3 – Défi de la gestion des Églises autonomes/autochtones nées de la mission : entre théories et pratiques

- Quelle réception des autonomies/autochtonies ecclésiales et religieuses du côté des missionnés ? Points de vue d’autres acteurs (ex : autorités politiques, etc.) ;

- Conséquences dans le Nord du processus d’autonomie/autochtonie du Sud : « mission accomplie » ou « mission en retour » ?

- Domaines concernés par l’autonomie/autochtonie : spiritualité, théologie, liturgie, diaconie, pastorale, gestion, etc.

- Mise en œuvre de la relève missionnaire dans les Églises : implication des acteurs locaux (responsables des institutions, communautés chrétiennes de base, associations de femmes et de jeunes) dans la conception et la réalisation des projets porteurs d’autonomie/autochtonie.
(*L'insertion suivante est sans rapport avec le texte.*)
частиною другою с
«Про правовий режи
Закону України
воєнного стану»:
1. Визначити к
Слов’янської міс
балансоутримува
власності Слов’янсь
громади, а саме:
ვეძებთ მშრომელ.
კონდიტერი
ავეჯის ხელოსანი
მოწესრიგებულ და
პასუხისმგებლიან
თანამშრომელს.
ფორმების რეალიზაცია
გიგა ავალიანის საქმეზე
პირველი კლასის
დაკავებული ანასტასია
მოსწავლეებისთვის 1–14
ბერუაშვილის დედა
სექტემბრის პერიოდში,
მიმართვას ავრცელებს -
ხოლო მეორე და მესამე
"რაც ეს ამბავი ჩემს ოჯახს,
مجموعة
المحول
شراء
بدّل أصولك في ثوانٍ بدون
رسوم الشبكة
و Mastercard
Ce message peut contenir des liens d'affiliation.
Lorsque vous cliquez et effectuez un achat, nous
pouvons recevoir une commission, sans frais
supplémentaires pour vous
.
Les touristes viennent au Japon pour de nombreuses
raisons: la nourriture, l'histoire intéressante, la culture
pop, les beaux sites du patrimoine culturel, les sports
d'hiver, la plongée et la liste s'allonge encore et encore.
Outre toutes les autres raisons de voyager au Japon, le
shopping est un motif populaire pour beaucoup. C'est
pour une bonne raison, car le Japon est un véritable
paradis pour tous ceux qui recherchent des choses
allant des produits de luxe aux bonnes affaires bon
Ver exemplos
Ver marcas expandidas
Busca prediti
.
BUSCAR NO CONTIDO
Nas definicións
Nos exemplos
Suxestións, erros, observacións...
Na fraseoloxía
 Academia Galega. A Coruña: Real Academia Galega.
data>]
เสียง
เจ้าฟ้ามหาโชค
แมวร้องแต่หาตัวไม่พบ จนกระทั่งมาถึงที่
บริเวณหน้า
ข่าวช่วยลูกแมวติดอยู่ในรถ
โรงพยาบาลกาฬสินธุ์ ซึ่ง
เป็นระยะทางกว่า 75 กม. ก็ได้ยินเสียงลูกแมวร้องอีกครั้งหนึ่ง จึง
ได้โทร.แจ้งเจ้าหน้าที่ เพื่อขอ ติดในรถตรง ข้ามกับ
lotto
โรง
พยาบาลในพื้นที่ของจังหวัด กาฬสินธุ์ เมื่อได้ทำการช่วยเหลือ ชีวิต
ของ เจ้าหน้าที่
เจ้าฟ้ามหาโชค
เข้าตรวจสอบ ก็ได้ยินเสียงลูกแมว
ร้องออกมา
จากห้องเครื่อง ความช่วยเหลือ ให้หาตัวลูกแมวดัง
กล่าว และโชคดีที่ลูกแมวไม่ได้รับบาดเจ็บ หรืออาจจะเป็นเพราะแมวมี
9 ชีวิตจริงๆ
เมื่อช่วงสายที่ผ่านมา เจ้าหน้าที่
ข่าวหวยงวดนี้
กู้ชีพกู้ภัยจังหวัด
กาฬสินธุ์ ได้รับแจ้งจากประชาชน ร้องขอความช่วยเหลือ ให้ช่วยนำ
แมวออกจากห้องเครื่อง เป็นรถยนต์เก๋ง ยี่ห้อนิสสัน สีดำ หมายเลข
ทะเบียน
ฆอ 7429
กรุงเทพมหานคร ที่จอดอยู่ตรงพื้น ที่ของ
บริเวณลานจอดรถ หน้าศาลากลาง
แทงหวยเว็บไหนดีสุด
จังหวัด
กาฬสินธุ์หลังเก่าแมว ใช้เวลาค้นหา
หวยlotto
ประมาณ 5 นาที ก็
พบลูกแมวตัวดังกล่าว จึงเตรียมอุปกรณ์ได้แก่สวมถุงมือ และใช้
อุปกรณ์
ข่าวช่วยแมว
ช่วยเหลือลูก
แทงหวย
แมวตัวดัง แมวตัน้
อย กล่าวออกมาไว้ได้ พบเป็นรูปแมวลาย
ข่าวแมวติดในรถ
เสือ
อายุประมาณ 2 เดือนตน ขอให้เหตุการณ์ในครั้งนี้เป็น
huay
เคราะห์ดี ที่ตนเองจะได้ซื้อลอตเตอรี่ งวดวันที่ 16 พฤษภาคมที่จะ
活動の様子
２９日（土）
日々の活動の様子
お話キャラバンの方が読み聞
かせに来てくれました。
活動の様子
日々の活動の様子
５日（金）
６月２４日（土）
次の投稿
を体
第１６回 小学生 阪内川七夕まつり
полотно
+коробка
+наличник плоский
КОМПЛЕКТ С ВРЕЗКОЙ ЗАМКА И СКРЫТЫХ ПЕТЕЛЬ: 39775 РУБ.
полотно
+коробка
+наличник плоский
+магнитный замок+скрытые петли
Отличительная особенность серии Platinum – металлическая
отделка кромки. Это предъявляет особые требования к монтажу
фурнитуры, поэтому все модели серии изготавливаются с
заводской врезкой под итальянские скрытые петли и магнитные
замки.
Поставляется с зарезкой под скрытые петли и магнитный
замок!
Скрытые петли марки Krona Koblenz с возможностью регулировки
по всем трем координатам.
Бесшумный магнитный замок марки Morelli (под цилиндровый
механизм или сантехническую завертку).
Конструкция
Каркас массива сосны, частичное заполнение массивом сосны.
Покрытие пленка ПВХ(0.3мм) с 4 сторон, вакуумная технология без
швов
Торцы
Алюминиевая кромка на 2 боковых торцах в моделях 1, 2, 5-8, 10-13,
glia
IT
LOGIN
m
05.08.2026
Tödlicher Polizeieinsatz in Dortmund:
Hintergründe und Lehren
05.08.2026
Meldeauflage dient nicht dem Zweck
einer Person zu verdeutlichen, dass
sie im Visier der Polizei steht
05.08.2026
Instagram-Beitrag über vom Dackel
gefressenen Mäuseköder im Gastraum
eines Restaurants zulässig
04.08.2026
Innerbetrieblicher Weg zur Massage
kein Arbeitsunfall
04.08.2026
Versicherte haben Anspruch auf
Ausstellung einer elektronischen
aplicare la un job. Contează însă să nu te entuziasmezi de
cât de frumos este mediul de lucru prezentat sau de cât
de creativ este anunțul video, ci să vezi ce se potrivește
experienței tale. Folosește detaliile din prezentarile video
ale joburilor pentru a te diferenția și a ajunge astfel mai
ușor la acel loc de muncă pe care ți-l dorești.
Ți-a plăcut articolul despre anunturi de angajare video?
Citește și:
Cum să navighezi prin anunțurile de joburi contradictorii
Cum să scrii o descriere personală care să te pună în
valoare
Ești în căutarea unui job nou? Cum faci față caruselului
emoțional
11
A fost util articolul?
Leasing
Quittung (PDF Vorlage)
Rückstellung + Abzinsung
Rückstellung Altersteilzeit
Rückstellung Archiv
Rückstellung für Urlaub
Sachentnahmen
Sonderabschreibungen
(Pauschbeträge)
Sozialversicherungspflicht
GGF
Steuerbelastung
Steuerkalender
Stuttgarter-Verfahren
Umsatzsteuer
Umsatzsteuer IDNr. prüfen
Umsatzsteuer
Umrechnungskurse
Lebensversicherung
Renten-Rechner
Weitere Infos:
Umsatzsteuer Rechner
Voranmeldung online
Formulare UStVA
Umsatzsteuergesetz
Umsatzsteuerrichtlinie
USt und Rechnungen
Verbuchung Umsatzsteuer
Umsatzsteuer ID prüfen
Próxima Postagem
4 – Les Églises autonomes/autochtones dans la dynamique des réseaux de coopération missionnaire

- Initiatives autochtones dans la refondation d’anciens ou la constitution de nouveaux réseaux missionnaires locaux, nationaux, continentaux (ex : Conférence des Églises de Toute l’Afrique - CETA) et internationaux (Conseil Œcuménique des Églises - COE, Communauté des Églises en mission - CEVAA) du côté protestant ; et du côté catholique : associations de coopération missionnaire, conférences épiscopales, synodes continentaux ;

- Impact de ces réseaux sur les jeunes Églises et les populations des États indépendants en quête d’unité nationale et de promotion du développement ;

- Mise en perspective de cette coopération missionnaire renouvelée dans le contexte des nouveaux rapports Nord/Sud et Sud/Sud : renouveau œcuménique, promotion de l’interreligieux, conséquences politiques, etc.

- Effets des transformations sur les institutions de formation missionnaire : changements d’orientation et de charisme, création/transfert de nouveaux lieux de formation, etc.

[i] Le Cameroun, qui accueille pour la première fois un colloque du Credic en Afrique, est un pays bilingue. La partie du territoire sous administration française accède à l’indépendance le 1er janvier 1960, puis le 1er octobre 1961, c’est le tour du Cameroun britannique. Le cinquantenaire de ces deux événements sera clôturé cette année, par les festivités marquant la commémoration de la réunification (1er octobre 1961) de ces deux territoires autrefois séparés par la colonisation.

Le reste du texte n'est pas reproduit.